Imaging cancer metabolism – Out of the lab and into the clinic

Professor Kevin M. Brindle

28

Feb

2022

  • 18:30 - 19:30
  • Babbage Lecture Theatre

Imaging the metabolism of tumours is likely to play an increasingly important role in predicting and detecting tumour responses to treatment and thus in guiding treatment in individual patients. Magnetic resonance spectroscopy and spectroscopic imaging has long been used to study non-invasively the metabolism of tissues in the human body.  The problem is that it is a very insensitive technique which means that the resolution of the images is poor and examination times can be very long.  We have been using a technique, called dynamic nuclear hyperpolarization (DNP), which can increase sensitivity in the MRI experiment by >10,000x.  In this technique we “hyperpolarize” 13C-labelled substrates, such as glucose, and then inject them intravenously.  13C is a non-radioactive isotope of carbon that can be detected in the MRI experiment.

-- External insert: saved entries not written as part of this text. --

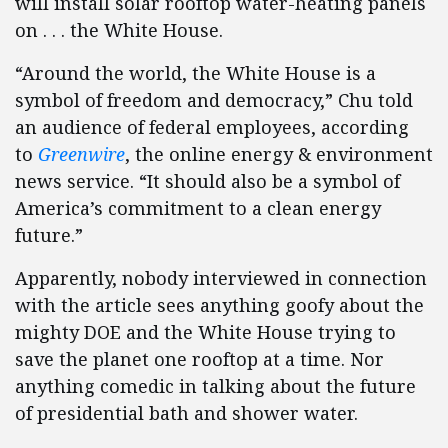
will install solar rooftop water-heating panels
on . . . the White House.
“Around the world, the White House is a
symbol of freedom and democracy,” Chu told
an audience of federal employees, according
to
Greenwire
, the online energy & environment
news service. “It should also be a symbol of
America’s commitment to a clean energy
future.”
Apparently, nobody interviewed in connection
with the article sees anything goofy about the
mighty DOE and the White House trying to
save the planet one rooftop at a time. Nor
anything comedic in talking about the future
of presidential bath and shower water.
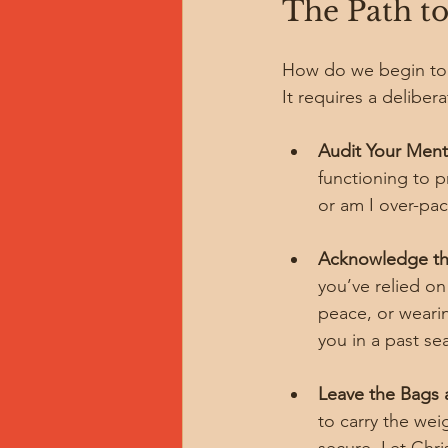
The Path to
How do we begin to u
It requires a delibe
Audit Your Menta
functioning to p
or am I over-pac
Acknowledge th
you’ve relied on
peace, or wearin
you in a past se
Leave the Bags a
to carry the wei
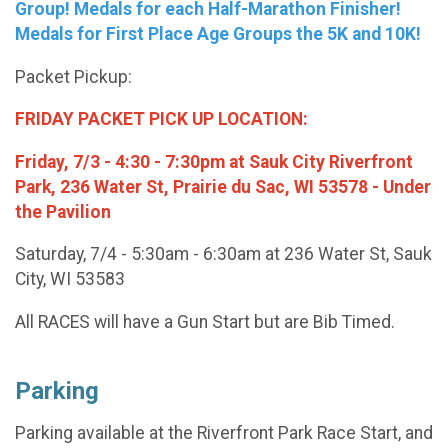
Group! Medals for each Half-Marathon Finisher!
Medals for First Place Age Groups the 5K and 10K!
Packet Pickup:
FRIDAY PACKET PICK UP LOCATION:
Friday, 7/3 - 4:30 - 7:30pm at Sauk City Riverfront
Park, 236 Water St, Prairie du Sac, WI 53578 - Under
the Pavilion
Saturday, 7/4 - 5:30am - 6:30am at 236 Water St, Sauk
City, WI 53583
All RACES will have a Gun Start but are Bib Timed.
Parking
Parking available at the Riverfront Park Race Start, and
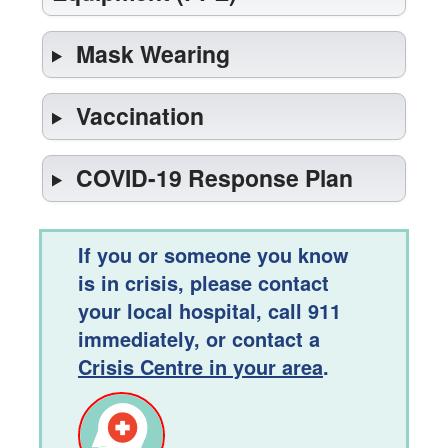
Mask Wearing
Vaccination
COVID-19 Response Plan
If you or someone you know
is in crisis, please contact
your local hospital, call 911
immediately, or contact a
Crisis Centre in your area
.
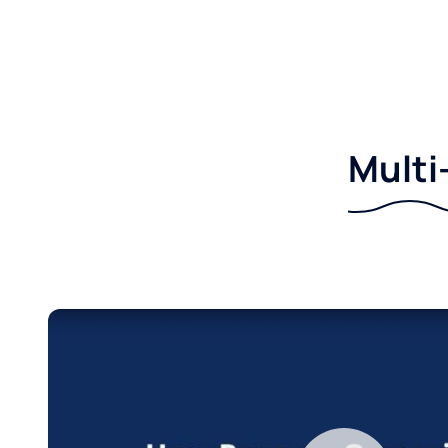
Multi-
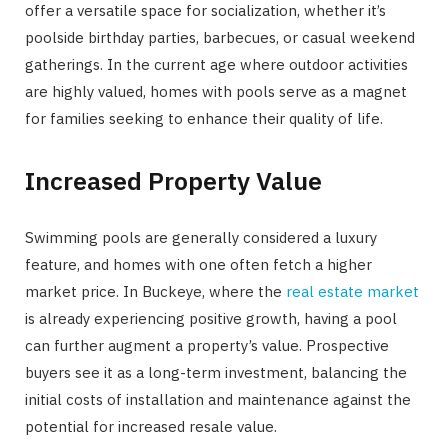
offer a versatile space for socialization, whether it’s
poolside birthday parties, barbecues, or casual weekend
gatherings. In the current age where outdoor activities
are highly valued, homes with pools serve as a magnet
for families seeking to enhance their quality of life.
Increased Property Value
Swimming pools are generally considered a luxury
feature, and homes with one often fetch a higher
market price. In Buckeye, where the
real estate market
is already experiencing positive growth, having a pool
can further augment a property’s value. Prospective
buyers see it as a long-term investment, balancing the
initial costs of installation and maintenance against the
potential for increased resale value.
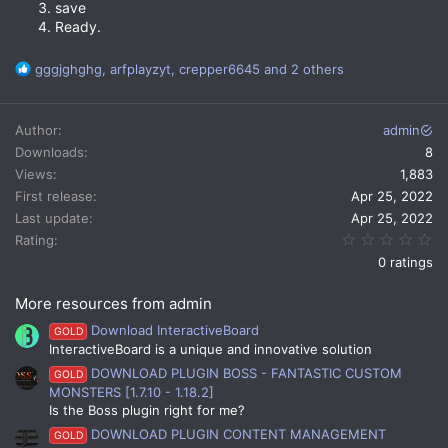
save
Ready.
R
gggjghghg
,
arfplayzyt
,
crepper6645
and 2 others
e
a
c
Author
admin
t
Downloads
8
i
Views
1,883
o
n
First release
Apr 25, 2022
s
Last update
Apr 25, 2022
:
0.
Rating
0 ratings
More resources from admin
Download InteractiveBoard
GOLD
InteractiveBoard is a unique and innovative solution
DOWNLOAD PLUGIN BOSS - FANTASTIC CUSTOM
GOLD
MONSTERS [1.7.10 - 1.18.2]
Is the Boss plugin right for me?
DOWNLOAD PLUGIN CONTENT MANAGEMENT
GOLD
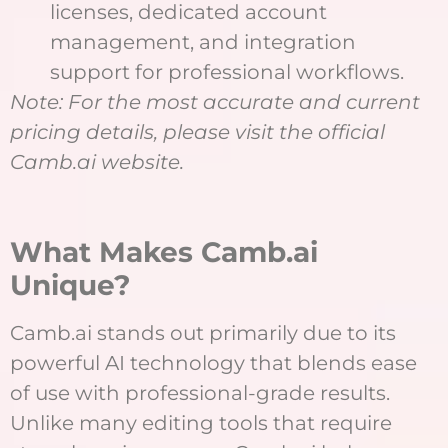
licenses, dedicated account
management, and integration
support for professional workflows.
Note: For the most accurate and current
pricing details, please visit the official
Camb.ai website.
What Makes Camb.ai
Unique?
Camb.ai stands out primarily due to its
powerful AI technology that blends ease
of use with professional-grade results.
Unlike many editing tools that require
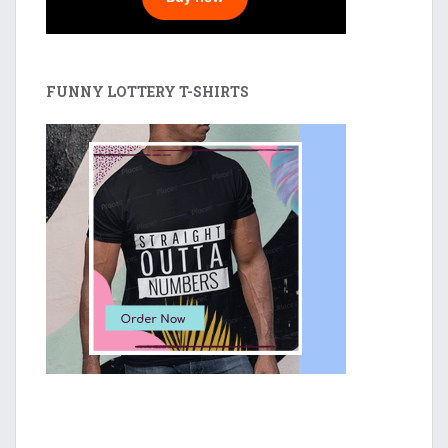
FUNNY LOTTERY T-SHIRTS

The massive increase in sensitivity afforded by hyperpolarization of the 13C nucleus means that we can image the location of the labelled substrate in the body and its metabolic conversion into downstream metabolites. A former colleague once said that it allowed us to watch tumours “eat and breath” and most importantly we can also watch them die when a therapy is effective.  In this lecture I will describe the work that we have done using this technique over the last 15 years, which has taken it from the lab and into the clinic.  I will finish by describing a new MRI technique for imaging tumour metabolism, which has also recently gone into the clinic and that uses deuterium (2H)-labelled substrates (2H is a non-radioactive isotope of hydrogen that can also be detected in the MRI experiment).  2H is even less sensitive to MRI detection than 13C and is not suitable for hyperpolarization.  In this case we exploit an NMR property of the 2H nucleus which allows us to acquire signal very rapidly without signal saturation, which compensates for the low sensitivity of detection.  I will show how we think that this can provide complementary information to that provided by imaging with hyperpolarized 13C-labelled substrates.